Somit ist der Spannungsbogen als tickende Zeitbombe hier kein Zeitstempel oder eine Seitenzahl, sondern ein immer wackeliger werdender Turm. Sobald der Turm einstürzt, wird der Charakter, der zuletzt den Turm berührt hat, aus dem Spiel entfernt. Es gibt also eine Gefahr direkt vor dir, welche immer bedrohlicher wird. Genau wie deine Charaktere musst du dich dieser Gefahr stellen, um sie zu überwinden.
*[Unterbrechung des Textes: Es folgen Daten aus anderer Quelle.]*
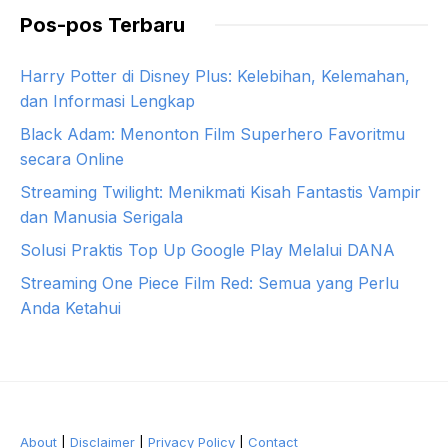
Pos-pos Terbaru
Harry Potter di Disney Plus: Kelebihan, Kelemahan,
dan Informasi Lengkap
Black Adam: Menonton Film Superhero Favoritmu
secara Online
Streaming Twilight: Menikmati Kisah Fantastis Vampir
dan Manusia Serigala
Solusi Praktis Top Up Google Play Melalui DANA
Streaming One Piece Film Red: Semua yang Perlu
Anda Ketahui
About
|
Disclaimer
|
Privacy Policy
|
Contact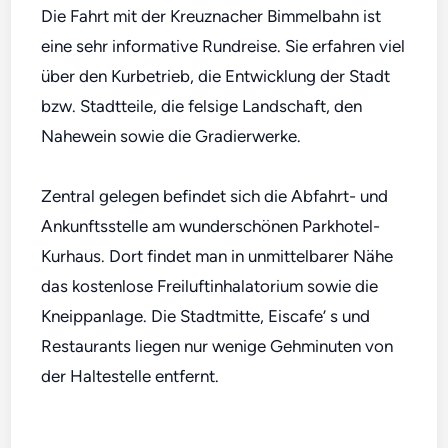
Die Fahrt mit der Kreuznacher Bimmelbahn ist
eine sehr informative Rundreise. Sie erfahren viel
über den Kurbetrieb, die Entwicklung der Stadt
bzw. Stadtteile, die felsige Landschaft, den
Nahewein sowie die Gradierwerke.
Zentral gelegen befindet sich die Abfahrt- und
Ankunftsstelle am wunderschönen Parkhotel-
Kurhaus. Dort findet man in unmittelbarer Nähe
das kostenlose Freiluftinhalatorium sowie die
Kneippanlage. Die Stadtmitte, Eiscafe’ s und
Restaurants liegen nur wenige Gehminuten von
der Haltestelle entfernt.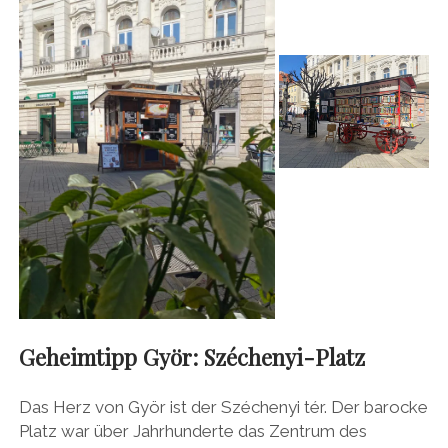
Geheimtipp Györ: Széchenyi-Platz
Das Herz von Györ ist der Széchenyi tér. Der barocke
Platz war über Jahrhunderte das Zentrum des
Jenga Turm statt Würfelproben

Der Vampir will dich beißen? Stein ziehen! Ein uraltes kosmisches Symbol treibt dich in den Wahnsinn? Stein ziehen! Der Nachbarshund entpuppt sich als menschenfressendes Alien? Du hast es erraten, du musst einen Stein ziehen. Alle weiteren Handlungen schaffst du. Einfach so, oder zumindest solange es realistisch genug klingt, dass dein PC dies auch schaffen kann. Eine Professorin der Chemie wird keinen Stein ziehen müssen, um eine Bombe aus handelsüblichen Chemikalien zu basteln. Ein Fotograf ist vielleicht aufmerksamer als die anderen in der Gruppe und muss beim Schleichen durch den Wald keinen Stein ziehen. Doch es kann vorkommen, dass sogar ein Rugbyspieler einen Stein ziehen muss, wenn er den Serienmörder mit der Hockey-Maske tackeln will.
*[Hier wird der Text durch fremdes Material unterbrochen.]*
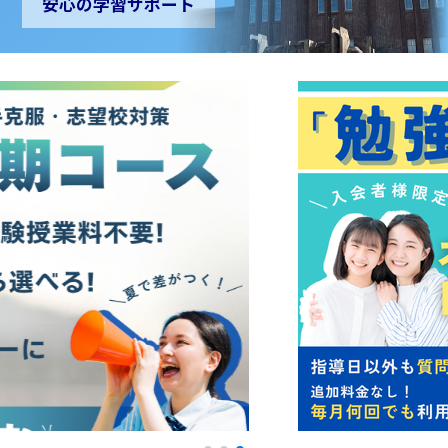
安心の学習サポート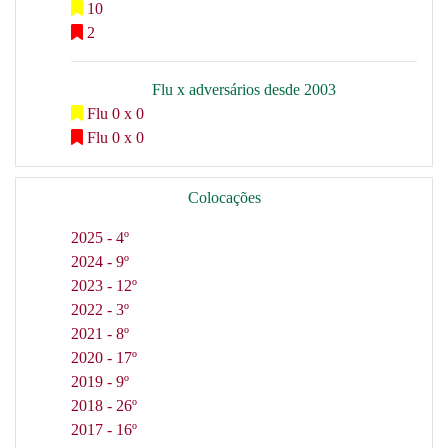
10
2
Flu x adversários desde 2003
Flu 0 x 0
Flu 0 x 0
Colocações
2025 - 4º
2024 - 9º
2023 - 12º
2022 - 3º
2021 - 8º
2020 - 17º
2019 - 9º
2018 - 26º
2017 - 16º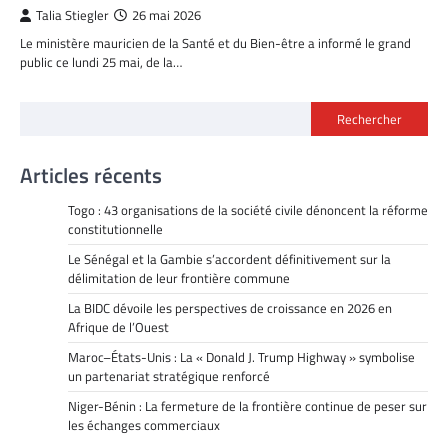
Talia Stiegler
26 mai 2026
Le ministère mauricien de la Santé et du Bien-être a informé le grand
public ce lundi 25 mai, de la…
Rechercher
Articles récents
Togo : 43 organisations de la société civile dénoncent la réforme
constitutionnelle
Le Sénégal et la Gambie s’accordent définitivement sur la
délimitation de leur frontière commune
La BIDC dévoile les perspectives de croissance en 2026 en
Afrique de l’Ouest
Maroc–États-Unis : La « Donald J. Trump Highway » symbolise
un partenariat stratégique renforcé
Niger-Bénin : La fermeture de la frontière continue de peser sur
les échanges commerciaux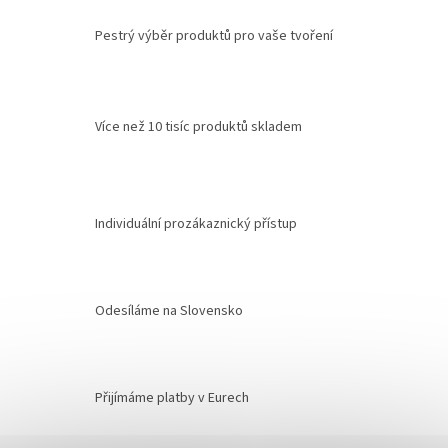
Pestrý výběr produktů pro vaše tvoření
Více než 10 tisíc produktů skladem
Individuální prozákaznický přístup
Odesíláme na Slovensko
Přijímáme platby v Eurech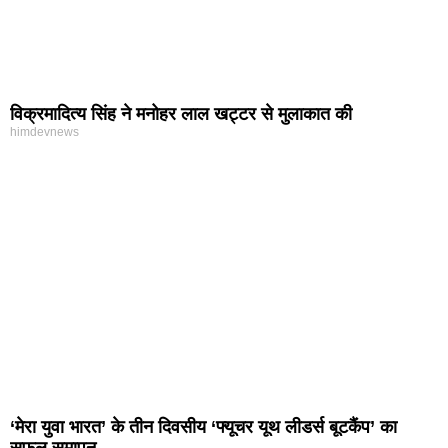
विक्रमादित्य सिंह ने मनोहर लाल खट्टर से मुलाकात की
himdevnews
‘मेरा युवा भारत’ के तीन दिवसीय ‘फ्यूचर यूथ लीडर्स बूटकैंप’ का
सफल समापन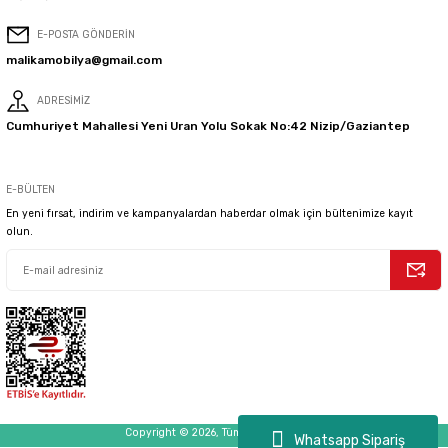
E-POSTA GÖNDERİN
malikamobilya@gmail.com
ADRESİMİZ
Cumhuriyet Mahallesi Yeni Uran Yolu Sokak No:42 Nizip/Gaziantep
E-BÜLTEN
En yeni fırsat, indirim ve kampanyalardan haberdar olmak için bültenimize kayıt
olun.
Copyright © 2026, Tüm Hakları Saklıdır.
Whatsapp Sipariş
Irgendwann, früher oder später, kippt der Turm. Dread ist somit kein Spielsystem, welches sich über jahrelange Kampagnen erstrecken kann. Dafür bietet dieses Spielsystem aber ein so simples wie effektives Regelwerk, wenn du nur einen oder wenige Abende spielen möchtest. Jedes Mal zum Ende der Sitzung haltet ihr gespannt den Atem an, wenn im großen Finale der letzte Stein gezogen werden muss, welcher über (fiktives) Leben oder Sterben entscheidet. 

Fragebogen statt Charakterbogen

Als nächsten Punkt möchte ich etwas erwähnen, das ich persönlich zum ersten Mal in Dread gesehen habe. Etwas, das ich inzwischen für alle meine privaten Runden übernehme. Und zwar meine ich den Fragebogen. Da es in Dread keine Zahlen und auch keine Skills gibt, besteht dein Charakterbogen aus Fragen und Antworten. Die Spielleitung gibt dir zu Beginn einen Fragebogen mit Fragen wie: „Wen in deiner Familie hast du am liebsten?”, oder: „Wenn du alleine Zuhause bist, was geht dir durch den Kopf?” So baust du dir schnell einen Charakter zusammen, der auch ohne Attributswerte mehrdimensional sein kann. Es gibt dabei keine vorgefertigten Fragen, sondern du kannst dir als Spielleitung zu der Story passende Fragen ausdenken. Horror ist, ähnlich wie Humor, sehr subjektiv. Daher finde ich den Ansatz von Dread fragen zu stellen sehr effektiv. Durch die Antworten können in Dread sehr persönliche Situationen entstehen. Die Charaktere müssen sich dann vielleicht mit ihren geheimen Schwächen oder großen Ängsten auseinandersetzen und das ist manchmal gruseliger als das Monster selbst.

Horror und Safety Tools

Zuletzt möchte ich hier kurz eine Empfehlung aussprechen. Spiele wie Dread sind auf verschiedenen Ebenen intensiv. Daher halte ich es für wichtig, mit meinen Spielenden vor, während und nach dem Spiel zu klären, ob das, was im Spiel passiert, in Ordnung ist. Wie oben bereits erwähnt, ist Horror sehr subjektiv, jeder Mensch zieht hier andere Grenzen für sich, und jede Grenze sollte respektiert werden. Es gibt verschiedene Werkzeuge, auch Safety-Tools genannt, die ich standardmäßig nutze. Die X-Karte sowie “Lines and Veils” nutze ich in all meinen Runden. Diese und weitere Safety-Tools helfen mir und der Gruppe dabei, aufeinander zu achten. Das Thema Safety-Tools soll hier jedoch nur kurz erwähnt bleiben. Die Tools sind wichtig genug, um eigene Artikel in aller Tiefe zu erhalten.

Wenn du also Lust auf einen Abend voller Spannung und gemeinsames Gruseln bei jedem Zug hast, dann ist Dread ein sehr einfaches, aber elegantes TTRPG.

Dread ist in der offiziellen deutschen Version über System Matters erhältlich.